Endpoints

Basics

To be able to work with this package properly, you first have to establish a connection to the SPARQL endpoint(s) you want extract desired the data from (except you just want to work with DBpedia, see Using Preconfigured Endpoints).

SPARQL endpoints are implemented as kgextension.sparql_helper.Endpoint objects.

Note

For all methods in this package that need to access an Endpoint, the default Endpoint is set to be the DBpedia endpoint. This means, that if you just want to work with the DBPedia endpoint, you don’t have to take care of configuring or selecting an endpoint and can just use this package directly.

Types of Endpoints

This package provides support for two kinds of Endpoints:

  • Remote Endpoints: Remote Endpoint allow you to work with classic hosted SPARQL endpoints.

  • Local Endpoints: Local Endpoints allow you to work with local RDF files as if they were hosted SPARQL endpoints.

Connecting to an Endpoint

Using Preconfigured Endpoints

For user convenience the package comes with a selection of preconfigured SPARQL endpoints, that are “ready to use” out of the box. This collection currently includes:

These Endpoints can simply be imported when needed, as shown in the following example:

from kgextension.endpoints import DBpedia

The loaded Endpoint object can (with the exception of the WikiData Endpoint) then be directly passed to the applicable functions.

Warning

Wikidata requires a custom (!) HTTP User-Agent header for all requests! You can set it as follows:

from kgextension import __agent__
from kgextension.endpoints import WikiData

WikiData.agent = "CoolToolName/0.0 (https://example.org/cool-tool/; cool-tool@example.org) "+__agent__

Setup of own Endpoints

Remote Endpoints

To set up your own Remote Endpoint, you have to create an kgextension.sparql_helper.RemoteEndpoint object, as in the following example:

from kgextension.sparql_helper import RemoteEndpoint

DBpedia = RemoteEndpoint(url = "http://dbpedia.org/sparql", timeout=120, requests_per_min=100*60, retries=10, page_size=10000)

Note

Theoretically the only parameter needed to set up a RemoteEndpoint is the url parameter. However, it is important correctly set the remaining parameters, as they are needed for the automatic Query Limiting done by this package.

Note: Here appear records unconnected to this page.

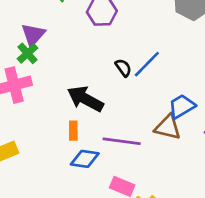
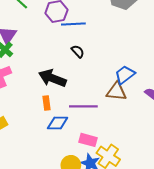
blue line: (147, 64) -> (73, 24), moved, turned 50

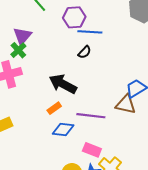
black semicircle: (78, 51) -> (84, 52), moved, turned 80
orange rectangle: (46, 103) -> (54, 108), turned 56

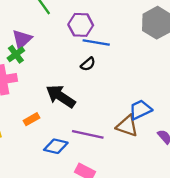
orange rectangle: (54, 108) -> (32, 119), moved

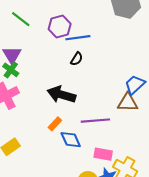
orange rectangle: (32, 119) -> (55, 124), moved
blue diamond: (56, 146) -> (71, 140), turned 70

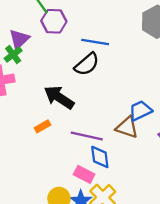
purple hexagon: (60, 26) -> (54, 21), moved
black semicircle: (77, 59) -> (87, 64), size x1.6
blue diamond: (71, 140) -> (100, 157), moved

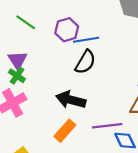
purple hexagon: (54, 21) -> (67, 30), moved
orange rectangle: (43, 126) -> (65, 131), size x1.5

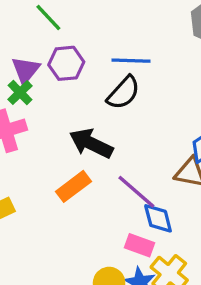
purple hexagon: (67, 30) -> (66, 63), moved
purple line: (107, 126) -> (136, 192), turned 36

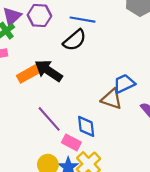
orange rectangle: (73, 186) -> (28, 74), moved
purple line: (136, 192) -> (49, 119), moved

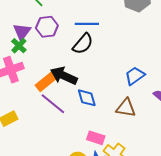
brown triangle: (112, 99) -> (126, 108), moved
purple line: (49, 119) -> (53, 104), moved
blue diamond: (86, 126) -> (87, 98), moved

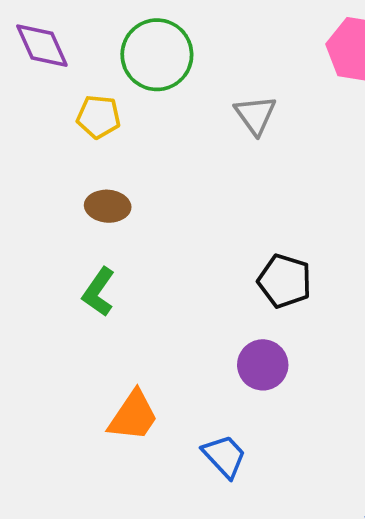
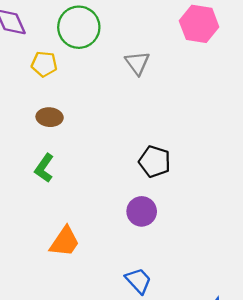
blue trapezoid: (224, 456) -> (138, 281), moved

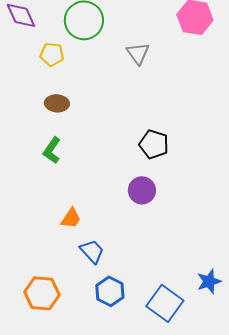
orange trapezoid: (65, 242) -> (71, 218), size x0.7
blue trapezoid: (138, 281) -> (92, 251), moved

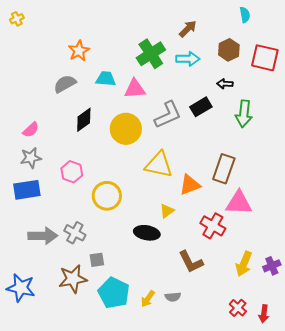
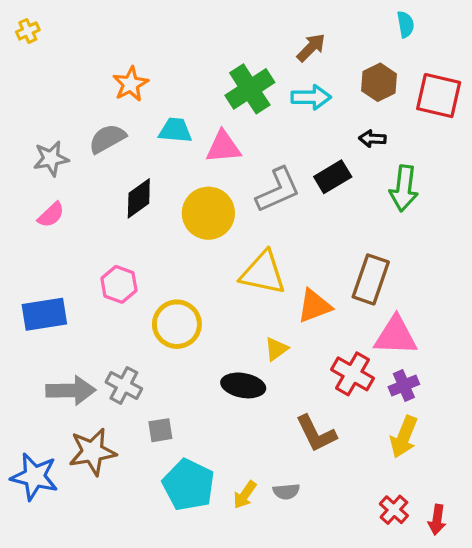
gray star: (31, 158) -> (51, 159), moved
purple cross: (272, 266) -> (404, 385), moved
brown star: (73, 279) -> (92, 452), moved

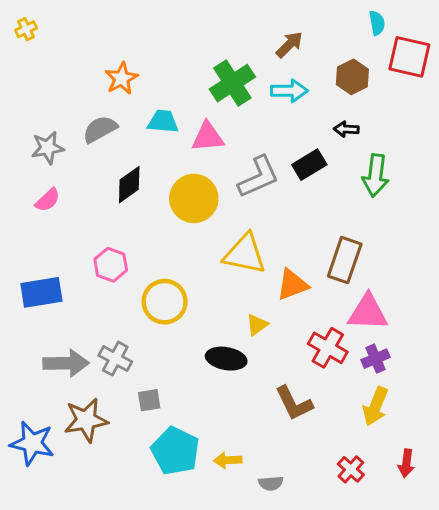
red square: (439, 96) -> (409, 57), moved
gray semicircle: (286, 491) -> (271, 483), moved
yellow arrow: (245, 495) -> (228, 460), turned 52
red cross: (394, 510) -> (351, 469), moved
red arrow: (437, 520) -> (406, 463), moved

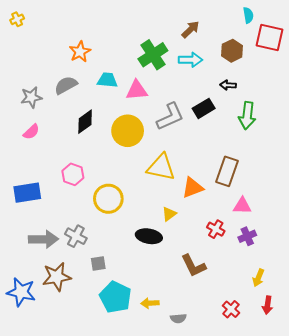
pink triangle: (368, 312) -> (242, 206), size x0.7
red cross: (328, 348) -> (216, 229), size x0.7
yellow arrow: (375, 406) -> (258, 278), moved, size x0.7

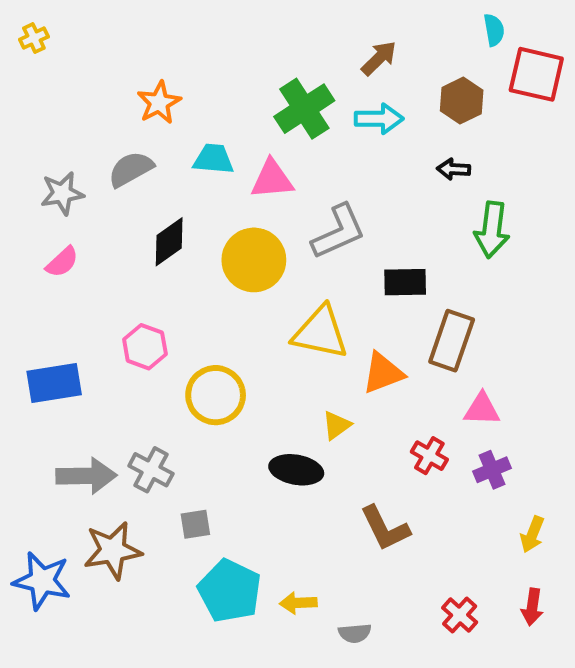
black rectangle: (204, 108) -> (405, 282), moved, turned 30
yellow arrow: (258, 278) -> (532, 534), moved

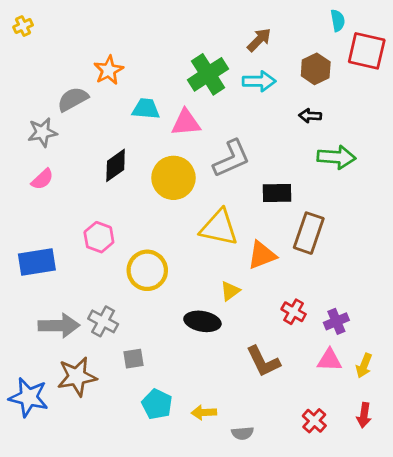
gray semicircle: (131, 169) -> (73, 99), moved
green arrow: (492, 230) -> (336, 157), turned -93
pink triangle: (482, 409) -> (329, 360), moved
cyan pentagon: (230, 591) -> (157, 404), size x0.7

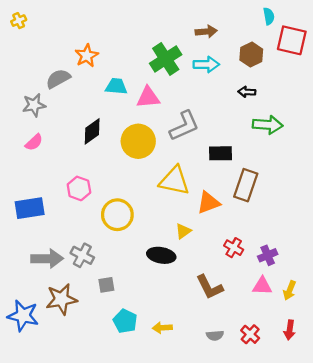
brown arrow: (259, 40) -> (206, 32), turned 40
gray semicircle: (243, 433) -> (215, 335), moved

After the successful creation, the resulting RemoteEndpoint object can be passed to the applicable functions.

Local Endpoints

Local Endpoints use the serializers provided by the RDFLib package to parse the local RDF files. Therefore, multiple serialisation formats are supported (e.g. RDF/XML, N3 & Turtle). For more information regarding the supported formats, please reference the RDFlib documentation.

To set up your own Local Endpoint, you have to create an kgextension.sparql_helper.LocalEndpoint object, as in the following example:

from kgextension.sparql_helper import LocalEndpoint

Mondial = LocalEndpoint(file_path = "mondial-europe.rdf")

Mondial.initialize()

Note the additional initialization call of the initialize() method, which will load the provided data into local memory. As this can, depending on the size of the dataset, take quite some time and will potentially consume lots of memory, it is not performed automatically. After the initialization, the created LocalEndpoint object can then be passed to the applicable functions.

If you want to remove the data from your local memory, you can call the close() method.

Mondial.close()